# Week 7 - Reading and Writing Files

This week we're going to look at how to get your data in and out of Python. If you're analysing data, moving files around, or saving your output for later - Python has some clever tools to allow this to happen.

It may sound obvious, but all the files on your computer are just bytes, and readable by Python in one way or another. The file format should have a specification that defines how the file is organised; sometimes this can give away some interesting properties. For example, if you change the extension on a Word document file to `.zip`, you'll find that it's actuall just a zip folder of `.xml` files!

Later on in your programming journey, you might have to study and/or write these filetype specification (I have!). In this session, we'll look at some of the easiest to work with - text files, csv and json files. The file types used in programming applications are usually pretty simple and human readable anyway!

## Vanilla Python Reading and Writing of Data

Without any external packages, we have a few options for opening files in Python. The following syntax used to be the way to do it:

SAM NOTE: In the session, time for a `!wget` intro! Otherwise how are the students going to get the files 🤔

In [1]:
my_file = open("./hello.txt")

data = my_file.read()
print(data)

my_file.close()

Hello world!

This is a test document for the Practical Python course.


Simple right? It's just a case of using the `open` function to read the data into Python, calling the `.read()` function to get the data into a Python object, printing it, then closing the file.

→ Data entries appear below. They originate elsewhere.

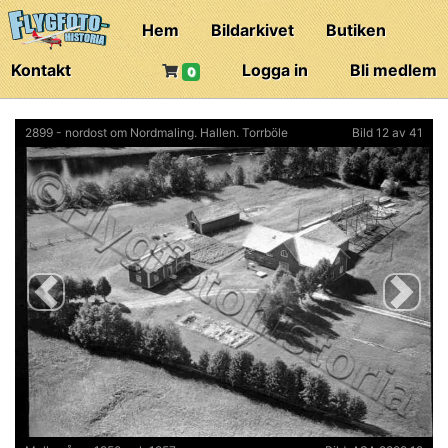
Hem
Bildarkivet
Butiken
Kontakt
Logga in
Bli medlem
0
2899 - nordost om Nordmaling. Hallen. Torrböle
Bild 12 av 41
Previous
Next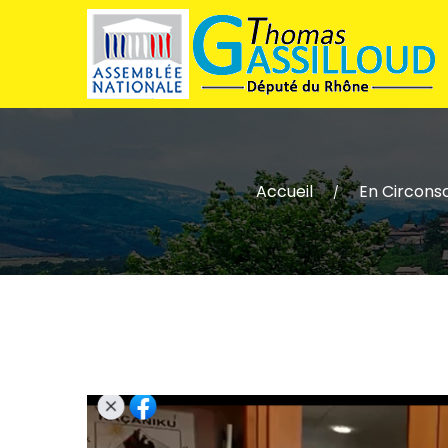
Accueil
En Circonsc
/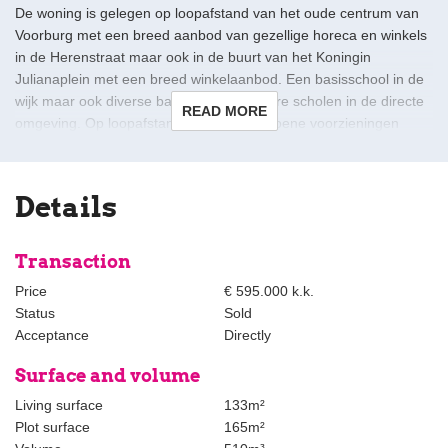
De woning is gelegen op loopafstand van het oude centrum van
Voorburg met een breed aanbod van gezellige horeca en winkels
in de Herenstraat maar ook in de buurt van het Koningin
Julianaplein met een breed winkelaanbod. Een basisschool in de
wijk maar ook diverse basis- en middelbare scholen in de directe
READ MORE
omgeving. Op loopafstand zijn diverse groene voorzieningen
zoals Park Sonnenburgh en Opa’s Veldje (speelveld), openbaar
vervoersmogelijkheden (bus, tram en trein) en toegang tot de
snelwegen A4, A12 en A13, op fietsafstand van Den Haag
Details
centrum en station Voorburg of station Laan van NOI.
De wijk grenst aan de wijk ‘De Binckhorst’ dat ontwikkeld wordt tot
Transaction
een moderne woon- en werkomgeving waarbij ook gedacht is aan
Price
€ 595.000 k.k.
ontspanning met de vele restaurants, trendy cafés, een gezellige
Status
Sold
haven en verdere sport- en culturele activiteiten.
Acceptance
Directly
Voorburg biedt een breed scala aan sportmogelijkheden, zoals
Surface and volume
hockey- en voetbalclubs, tennis- en padel clubs, fitnesscentra en
Living surface
133m²
een zwembad. Kortom, een heerlijke gemeente om in te wonen!
Plot surface
165m²
De woning dient gerenoveerd te worden, maar biedt veel ruimte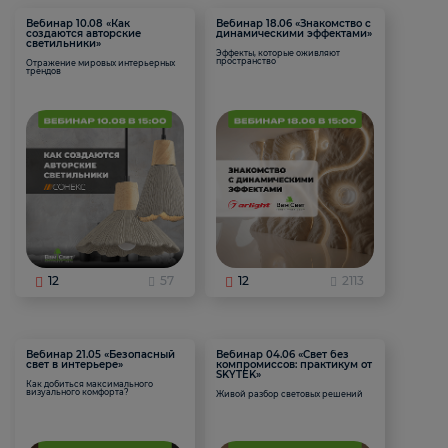
Вебинар 10.08 «Как
Вебинар 18.06 «Знакомство с
создаются авторские
динамическими эффектами»
светильники»
Эффекты, которые оживляют
пространство
Отражение мировых интерьерных
трендов
12
57
12
2113
Вебинар 21.05 «Безопасный
Вебинар 04.06 «Свет без
свет в интерьере»
компромиссов: практикум от
SKYTEK»
Как добиться максимального
визуального комфорта?
Живой разбор световых решений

We have one problem however - it's very easy to forget to close the file at the end of opening it! This can cause multiple problems - the most obvious being running out of resources (imagine opening accidently opening 1000 files at once instead of one at a time!). Therefore, it's best practice to use the following syntax:

In [2]:
with open("./hello.txt") as my_file:
    data = my_file.read()
    print(data)

Hello world!

This is a test document for the Practical Python course.


The two code snippets above are identical - one just auto-closes the file for us after we're done!

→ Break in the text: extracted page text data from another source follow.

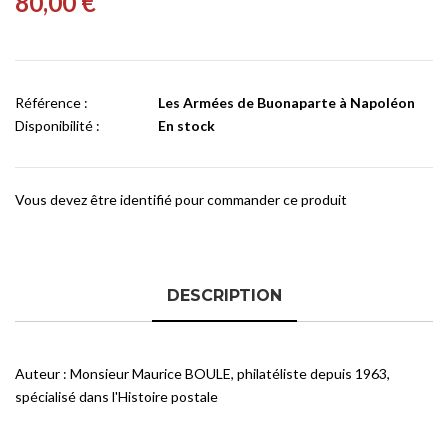
80,00 €
Référence :
Les Armées de Buonaparte à Napoléon
Disponibilité :
En stock
Vous devez être identifié pour commander ce produit
DESCRIPTION
Auteur : Monsieur Maurice BOULE, philatéliste depuis 1963,
spécialisé dans l'Histoire postale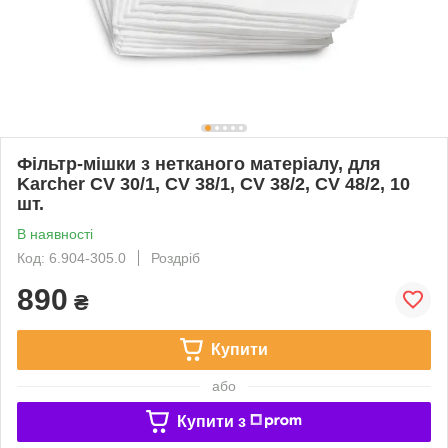
Фільтр-мішки з нетканого матеріалу, для
Karcher CV 30/1, CV 38/1, CV 38/2, CV 48/2, 10
шт.
В наявності
Код: 6.904-305.0
Роздріб
890
₴
Купити
або
Купити з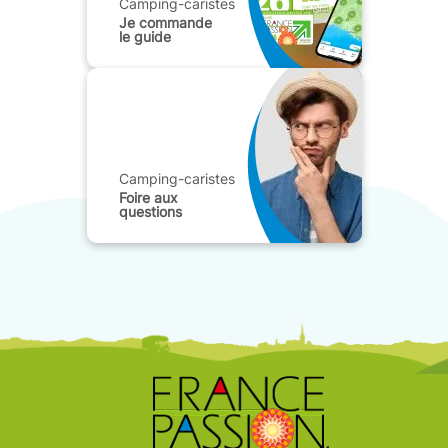
Camping-caristes
Je commande
le guide
Camping-caristes
Foire aux
questions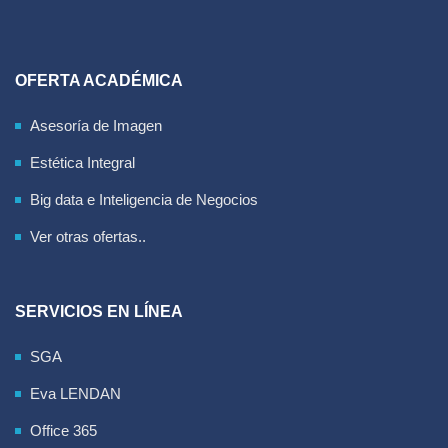
OFERTA ACADÉMICA
Asesoría de Imagen
Estética Integral
Big data e Inteligencia de Negocios
Ver otras ofertas..
SERVICIOS EN LÍNEA
SGA
Eva LENDAN
Office 365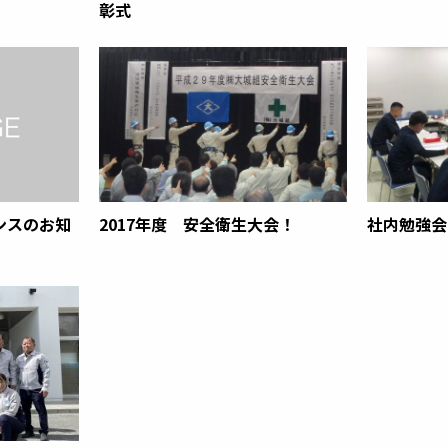
彰式
ンスのお知
2017年度 安全衛生大会！
社内勉強会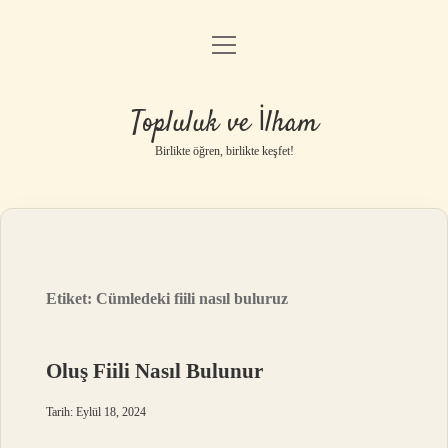
menüyü
Anasayfa
aç
Gizlilik Politikası
Topluluk ve İlham
Yasal Uyarı
Birlikte öğren, birlikte keşfet!
Hakkımızda
Etiket:
Cümledeki fiili nasıl buluruz
Oluş Fiili Nasıl Bulunur
Tarih: Eylül 18, 2024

### A Note About Absolute vs Relative File Paths

In all of programming, we have two kinds of filepaths - absolute and relative. 

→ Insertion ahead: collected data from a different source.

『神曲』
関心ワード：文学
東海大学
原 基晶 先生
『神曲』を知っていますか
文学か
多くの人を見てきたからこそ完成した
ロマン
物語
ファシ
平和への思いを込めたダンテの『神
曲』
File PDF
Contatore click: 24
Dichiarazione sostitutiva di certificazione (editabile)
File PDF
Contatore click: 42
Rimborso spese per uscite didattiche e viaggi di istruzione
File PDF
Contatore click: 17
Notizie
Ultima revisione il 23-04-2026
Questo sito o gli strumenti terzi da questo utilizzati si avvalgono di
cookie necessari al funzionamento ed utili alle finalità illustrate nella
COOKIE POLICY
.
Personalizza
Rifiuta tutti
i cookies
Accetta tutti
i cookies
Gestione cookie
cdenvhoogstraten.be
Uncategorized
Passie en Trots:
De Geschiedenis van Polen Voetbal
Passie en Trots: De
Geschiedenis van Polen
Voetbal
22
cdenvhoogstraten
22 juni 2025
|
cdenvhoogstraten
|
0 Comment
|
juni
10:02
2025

*Absolute* filepaths give the full location of the file - for example, `C://Users/stmball/Documents/Code/Continuing Education/Fundamentals/Week 7 - Reading and Writing Files/hello.txt`. This is the full location of the file - however as you can see, in a well organised system may be a bit unwieldy.

*Relative* filepaths give the location of the target file relative to the file you're currently in. For example, as this file is in the same folder as `hello.txt`, we can either reference it just by the filename or by `./hello.txt`. Two rules for relative filepaths are that `./` refers to the current folder and `../` refers to the parent folder - so I can sneakily navigate my filesystem by chaining `../` and folder names together!

### A Note on File Permissions

On your operating system, it's extremely likely you have different file permission for different users and user groups - for example some system files will only be readable and writable by administrators (or the `root` user), whereas other files might be read-only for all users. As such, we need to tell Python what we are doing with the file we are opening. By default, Python opens the file in read mode - meaning we can view the file but not write to it. It's also good practice to only give Python the minimum permissisons it needs for working with files to avoid overwriting data!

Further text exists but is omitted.